Moving onto the gastrointestinal space, Synergy Pharmaceuticals (NASDAQ:SGYP) is attractive after giving up more than 15% over the previous five trading sessions. Its primary drug candidate "plecanatide" has a PDUFA date in late January for the treatment of Chronic idiopathic constipation which should lead to approval and Synergy's first commercialized product. Synergy should also disclose Phase III trial results for the treatment of Constipation predominant irritable bowel syndrome by the end of June for this compound as well.
Plecanatide has shown in trials to have less side effects like diarrhea than Linzess that does over $400 million in annual sales. Allergan (NYSE:AGN) could have interest in Synergy as well which has been rumored given that drug giant's recent stated presence to do "tuck in" acquisitions in four key focuse areas, one of which is gastrointestinal arena.

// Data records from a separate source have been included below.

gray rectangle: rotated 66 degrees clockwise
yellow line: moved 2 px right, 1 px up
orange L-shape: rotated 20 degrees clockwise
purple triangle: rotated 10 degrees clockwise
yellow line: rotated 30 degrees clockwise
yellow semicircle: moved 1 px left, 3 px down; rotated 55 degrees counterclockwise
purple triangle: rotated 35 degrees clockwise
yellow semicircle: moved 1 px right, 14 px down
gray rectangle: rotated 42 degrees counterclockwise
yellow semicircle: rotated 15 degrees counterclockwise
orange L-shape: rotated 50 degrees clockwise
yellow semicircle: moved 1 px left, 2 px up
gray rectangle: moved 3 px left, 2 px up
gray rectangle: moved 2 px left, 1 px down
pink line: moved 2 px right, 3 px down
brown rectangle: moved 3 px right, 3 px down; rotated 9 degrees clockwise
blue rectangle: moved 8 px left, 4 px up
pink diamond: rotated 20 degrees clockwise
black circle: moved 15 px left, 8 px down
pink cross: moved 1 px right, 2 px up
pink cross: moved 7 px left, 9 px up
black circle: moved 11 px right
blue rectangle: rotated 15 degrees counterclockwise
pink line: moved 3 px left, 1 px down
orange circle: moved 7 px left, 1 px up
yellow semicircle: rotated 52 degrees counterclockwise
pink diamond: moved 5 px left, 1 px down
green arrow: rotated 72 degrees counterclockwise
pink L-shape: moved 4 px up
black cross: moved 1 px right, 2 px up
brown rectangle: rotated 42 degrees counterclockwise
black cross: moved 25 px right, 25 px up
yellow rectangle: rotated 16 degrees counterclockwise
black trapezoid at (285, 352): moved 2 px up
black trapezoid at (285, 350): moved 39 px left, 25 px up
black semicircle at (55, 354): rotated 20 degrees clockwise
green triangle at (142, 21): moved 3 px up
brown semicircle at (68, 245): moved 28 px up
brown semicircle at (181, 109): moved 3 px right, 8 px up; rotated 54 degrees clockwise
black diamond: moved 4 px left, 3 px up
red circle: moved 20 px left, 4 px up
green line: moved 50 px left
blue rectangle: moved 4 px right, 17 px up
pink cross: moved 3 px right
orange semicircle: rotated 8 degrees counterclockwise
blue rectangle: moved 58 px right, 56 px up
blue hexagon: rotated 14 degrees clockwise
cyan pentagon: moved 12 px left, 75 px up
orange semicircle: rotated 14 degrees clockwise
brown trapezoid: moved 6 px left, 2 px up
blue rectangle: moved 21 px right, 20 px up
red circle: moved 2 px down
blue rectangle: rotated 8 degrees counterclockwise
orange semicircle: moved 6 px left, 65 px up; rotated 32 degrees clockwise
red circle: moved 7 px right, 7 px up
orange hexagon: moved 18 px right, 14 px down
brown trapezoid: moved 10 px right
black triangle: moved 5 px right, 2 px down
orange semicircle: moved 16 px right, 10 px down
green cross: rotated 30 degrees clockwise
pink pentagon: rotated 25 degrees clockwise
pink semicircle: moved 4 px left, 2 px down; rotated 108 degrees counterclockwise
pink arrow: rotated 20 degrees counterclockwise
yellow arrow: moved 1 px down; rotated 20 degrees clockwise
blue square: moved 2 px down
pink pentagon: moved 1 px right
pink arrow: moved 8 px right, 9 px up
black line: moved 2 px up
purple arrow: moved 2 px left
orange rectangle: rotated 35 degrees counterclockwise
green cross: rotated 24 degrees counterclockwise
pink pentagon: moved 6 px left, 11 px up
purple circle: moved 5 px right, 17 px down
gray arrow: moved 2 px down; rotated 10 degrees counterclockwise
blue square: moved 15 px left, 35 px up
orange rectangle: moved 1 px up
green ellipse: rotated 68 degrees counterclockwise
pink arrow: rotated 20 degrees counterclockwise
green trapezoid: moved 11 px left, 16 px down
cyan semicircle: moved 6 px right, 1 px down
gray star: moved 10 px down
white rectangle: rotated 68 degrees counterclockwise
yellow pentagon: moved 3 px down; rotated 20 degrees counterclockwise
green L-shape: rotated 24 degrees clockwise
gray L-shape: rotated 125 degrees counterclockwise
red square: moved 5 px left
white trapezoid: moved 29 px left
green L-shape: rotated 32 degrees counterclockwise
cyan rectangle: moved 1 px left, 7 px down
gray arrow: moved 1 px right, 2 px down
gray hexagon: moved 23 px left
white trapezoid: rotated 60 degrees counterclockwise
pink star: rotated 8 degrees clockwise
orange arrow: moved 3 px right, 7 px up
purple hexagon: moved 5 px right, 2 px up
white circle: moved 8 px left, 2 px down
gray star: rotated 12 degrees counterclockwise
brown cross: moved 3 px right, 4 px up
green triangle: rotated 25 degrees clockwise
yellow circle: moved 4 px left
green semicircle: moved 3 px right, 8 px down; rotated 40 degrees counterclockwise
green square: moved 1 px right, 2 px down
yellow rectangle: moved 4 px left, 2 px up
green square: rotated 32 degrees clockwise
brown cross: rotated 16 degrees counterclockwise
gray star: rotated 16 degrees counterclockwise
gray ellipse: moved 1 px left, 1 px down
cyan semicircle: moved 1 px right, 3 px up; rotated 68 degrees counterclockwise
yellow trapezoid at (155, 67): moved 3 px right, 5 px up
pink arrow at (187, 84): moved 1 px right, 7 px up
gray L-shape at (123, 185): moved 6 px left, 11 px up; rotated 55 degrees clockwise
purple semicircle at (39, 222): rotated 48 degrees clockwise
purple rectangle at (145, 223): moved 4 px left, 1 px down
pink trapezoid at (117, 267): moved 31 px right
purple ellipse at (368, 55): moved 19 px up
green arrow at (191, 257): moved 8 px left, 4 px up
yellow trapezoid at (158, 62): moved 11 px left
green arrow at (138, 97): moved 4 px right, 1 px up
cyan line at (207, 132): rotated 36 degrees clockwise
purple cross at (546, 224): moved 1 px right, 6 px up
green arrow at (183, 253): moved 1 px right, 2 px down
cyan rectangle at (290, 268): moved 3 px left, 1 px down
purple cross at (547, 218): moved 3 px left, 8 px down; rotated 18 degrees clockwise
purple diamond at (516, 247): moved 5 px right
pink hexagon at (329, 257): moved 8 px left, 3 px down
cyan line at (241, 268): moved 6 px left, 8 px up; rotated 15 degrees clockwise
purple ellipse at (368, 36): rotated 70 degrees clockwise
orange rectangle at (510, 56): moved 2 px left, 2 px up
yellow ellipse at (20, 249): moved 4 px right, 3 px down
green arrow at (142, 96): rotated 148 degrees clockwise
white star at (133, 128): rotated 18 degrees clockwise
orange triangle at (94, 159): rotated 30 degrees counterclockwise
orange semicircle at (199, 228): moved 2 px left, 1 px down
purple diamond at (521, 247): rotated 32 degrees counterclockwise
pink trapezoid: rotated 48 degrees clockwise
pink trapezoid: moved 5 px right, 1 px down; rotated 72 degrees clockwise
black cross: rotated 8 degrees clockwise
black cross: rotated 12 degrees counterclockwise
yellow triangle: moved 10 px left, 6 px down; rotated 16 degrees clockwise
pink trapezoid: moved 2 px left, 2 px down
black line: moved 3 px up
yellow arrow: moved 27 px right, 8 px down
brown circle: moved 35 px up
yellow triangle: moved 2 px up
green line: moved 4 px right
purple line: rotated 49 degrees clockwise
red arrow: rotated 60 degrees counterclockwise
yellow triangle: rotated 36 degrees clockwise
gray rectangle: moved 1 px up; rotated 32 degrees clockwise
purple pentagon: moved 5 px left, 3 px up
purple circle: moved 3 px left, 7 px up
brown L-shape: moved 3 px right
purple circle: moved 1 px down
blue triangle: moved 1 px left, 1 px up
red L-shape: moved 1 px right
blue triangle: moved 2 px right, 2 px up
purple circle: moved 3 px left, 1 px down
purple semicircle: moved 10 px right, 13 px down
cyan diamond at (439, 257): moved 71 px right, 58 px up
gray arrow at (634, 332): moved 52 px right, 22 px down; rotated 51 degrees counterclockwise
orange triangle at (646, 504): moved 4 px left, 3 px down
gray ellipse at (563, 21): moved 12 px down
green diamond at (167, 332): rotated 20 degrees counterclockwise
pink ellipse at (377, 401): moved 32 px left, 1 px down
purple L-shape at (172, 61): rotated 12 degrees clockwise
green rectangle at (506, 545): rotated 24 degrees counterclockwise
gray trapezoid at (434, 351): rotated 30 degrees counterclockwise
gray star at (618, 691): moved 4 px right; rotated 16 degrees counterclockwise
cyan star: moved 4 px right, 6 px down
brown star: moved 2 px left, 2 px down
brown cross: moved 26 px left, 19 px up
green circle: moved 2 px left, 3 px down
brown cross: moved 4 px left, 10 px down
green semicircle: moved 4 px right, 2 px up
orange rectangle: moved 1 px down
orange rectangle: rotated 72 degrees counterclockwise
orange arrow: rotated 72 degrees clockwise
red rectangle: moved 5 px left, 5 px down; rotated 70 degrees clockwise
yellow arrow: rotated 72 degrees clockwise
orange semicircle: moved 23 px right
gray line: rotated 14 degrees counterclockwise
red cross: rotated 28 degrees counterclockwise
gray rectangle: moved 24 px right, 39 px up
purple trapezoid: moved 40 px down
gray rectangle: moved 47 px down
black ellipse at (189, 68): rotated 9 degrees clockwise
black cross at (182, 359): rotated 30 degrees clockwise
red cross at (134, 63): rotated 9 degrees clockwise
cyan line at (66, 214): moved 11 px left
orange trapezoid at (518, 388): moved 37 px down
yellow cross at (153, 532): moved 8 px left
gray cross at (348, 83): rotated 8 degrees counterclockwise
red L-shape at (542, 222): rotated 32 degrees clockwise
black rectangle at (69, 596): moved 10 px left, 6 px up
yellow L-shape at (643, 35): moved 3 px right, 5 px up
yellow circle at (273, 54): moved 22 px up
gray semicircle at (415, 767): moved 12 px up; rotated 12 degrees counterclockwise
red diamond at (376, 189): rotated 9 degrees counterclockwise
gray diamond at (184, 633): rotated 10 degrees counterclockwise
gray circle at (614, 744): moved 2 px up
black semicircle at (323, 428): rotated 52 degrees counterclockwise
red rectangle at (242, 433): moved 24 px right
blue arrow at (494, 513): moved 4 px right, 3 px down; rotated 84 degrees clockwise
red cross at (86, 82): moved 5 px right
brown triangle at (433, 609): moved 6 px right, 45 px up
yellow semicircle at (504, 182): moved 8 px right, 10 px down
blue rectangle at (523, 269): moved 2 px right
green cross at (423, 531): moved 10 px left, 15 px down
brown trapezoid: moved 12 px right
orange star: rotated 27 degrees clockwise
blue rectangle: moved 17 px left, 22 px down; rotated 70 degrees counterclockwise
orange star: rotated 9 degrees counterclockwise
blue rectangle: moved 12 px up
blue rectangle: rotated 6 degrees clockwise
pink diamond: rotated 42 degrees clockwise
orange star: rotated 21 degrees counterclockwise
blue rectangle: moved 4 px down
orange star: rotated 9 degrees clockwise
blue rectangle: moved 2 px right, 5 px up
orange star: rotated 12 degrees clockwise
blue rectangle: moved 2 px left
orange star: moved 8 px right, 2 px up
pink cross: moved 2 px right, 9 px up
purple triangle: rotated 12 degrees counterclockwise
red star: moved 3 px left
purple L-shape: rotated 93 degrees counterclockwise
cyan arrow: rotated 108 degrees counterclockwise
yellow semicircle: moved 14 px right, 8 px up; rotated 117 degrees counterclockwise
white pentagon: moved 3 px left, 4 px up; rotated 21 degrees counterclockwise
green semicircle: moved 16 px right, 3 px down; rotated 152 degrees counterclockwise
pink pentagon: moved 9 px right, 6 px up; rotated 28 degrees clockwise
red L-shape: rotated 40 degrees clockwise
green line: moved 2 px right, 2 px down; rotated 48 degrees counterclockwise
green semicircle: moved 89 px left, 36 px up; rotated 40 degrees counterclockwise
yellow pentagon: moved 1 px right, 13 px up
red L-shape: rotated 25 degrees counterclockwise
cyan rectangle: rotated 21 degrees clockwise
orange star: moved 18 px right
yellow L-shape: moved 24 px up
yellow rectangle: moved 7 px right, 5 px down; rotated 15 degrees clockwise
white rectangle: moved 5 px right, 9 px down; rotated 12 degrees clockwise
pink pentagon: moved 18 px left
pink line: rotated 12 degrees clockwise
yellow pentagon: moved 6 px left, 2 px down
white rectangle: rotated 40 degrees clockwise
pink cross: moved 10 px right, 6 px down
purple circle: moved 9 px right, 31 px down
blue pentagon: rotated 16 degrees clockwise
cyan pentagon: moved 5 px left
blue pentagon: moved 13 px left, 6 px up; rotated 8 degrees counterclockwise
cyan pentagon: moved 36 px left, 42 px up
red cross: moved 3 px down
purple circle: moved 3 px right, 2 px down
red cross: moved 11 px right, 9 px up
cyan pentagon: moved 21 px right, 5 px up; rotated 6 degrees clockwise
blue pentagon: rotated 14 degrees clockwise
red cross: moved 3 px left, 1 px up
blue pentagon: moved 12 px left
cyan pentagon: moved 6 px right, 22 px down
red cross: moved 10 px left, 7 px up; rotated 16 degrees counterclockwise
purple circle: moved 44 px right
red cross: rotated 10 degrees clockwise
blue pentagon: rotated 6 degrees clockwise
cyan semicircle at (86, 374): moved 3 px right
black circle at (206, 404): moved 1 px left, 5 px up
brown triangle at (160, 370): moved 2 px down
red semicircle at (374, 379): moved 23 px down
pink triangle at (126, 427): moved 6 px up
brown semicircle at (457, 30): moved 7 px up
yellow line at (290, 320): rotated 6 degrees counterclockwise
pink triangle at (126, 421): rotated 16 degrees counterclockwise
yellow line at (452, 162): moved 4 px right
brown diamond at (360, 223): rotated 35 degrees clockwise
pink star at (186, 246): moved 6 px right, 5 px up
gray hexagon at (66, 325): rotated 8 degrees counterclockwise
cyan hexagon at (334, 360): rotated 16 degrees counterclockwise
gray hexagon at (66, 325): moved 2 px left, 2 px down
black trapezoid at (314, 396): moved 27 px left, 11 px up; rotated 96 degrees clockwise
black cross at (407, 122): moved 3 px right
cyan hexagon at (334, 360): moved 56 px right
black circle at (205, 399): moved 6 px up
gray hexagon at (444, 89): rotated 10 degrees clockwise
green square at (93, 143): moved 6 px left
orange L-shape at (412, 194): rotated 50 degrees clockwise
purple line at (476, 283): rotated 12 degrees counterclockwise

Finally, we have Merrimack Pharmaceuticals (NASDAQ:MACK) whose stock has lost over 10% during the last week. Its main compound "Onivyde" was approved last year for the treatment of metastatic pancreatic cancer in patients who have not responded well to gemcitabine. There are approximately 18,500 individuals in this country with this type of cancer and the market is believed to be an approximately $800 million addressable market. The company should receive approval to market in Europe by the end of the year and the compound is in trials against other oncology indications.
Merrimack owns all commercialization rights to Onivyde in the United States. Outside the United States, it has a distribution deal with Baxalta where it can earn substantial milestone payments as well as royalties. With a market capitalization of just over $700 million, Merrimack is a bargain at these levels. The five analysts that cover the stock currently have price targets ranging from $8 to $16 on MACK, all significantly above the current stock price.
Thank You & Happy Hunting
Founder, Biotech Forum
Disclosure: I am/we are long AGN, AMGN, DVAX,MACK, MRNS, OMER, SGYP.
I wrote this article myself, and it expresses my own opinions. I am not receiving compensation for it (other than from Seeking Alpha). I have no business relationship with any company whose stock is mentioned in this article.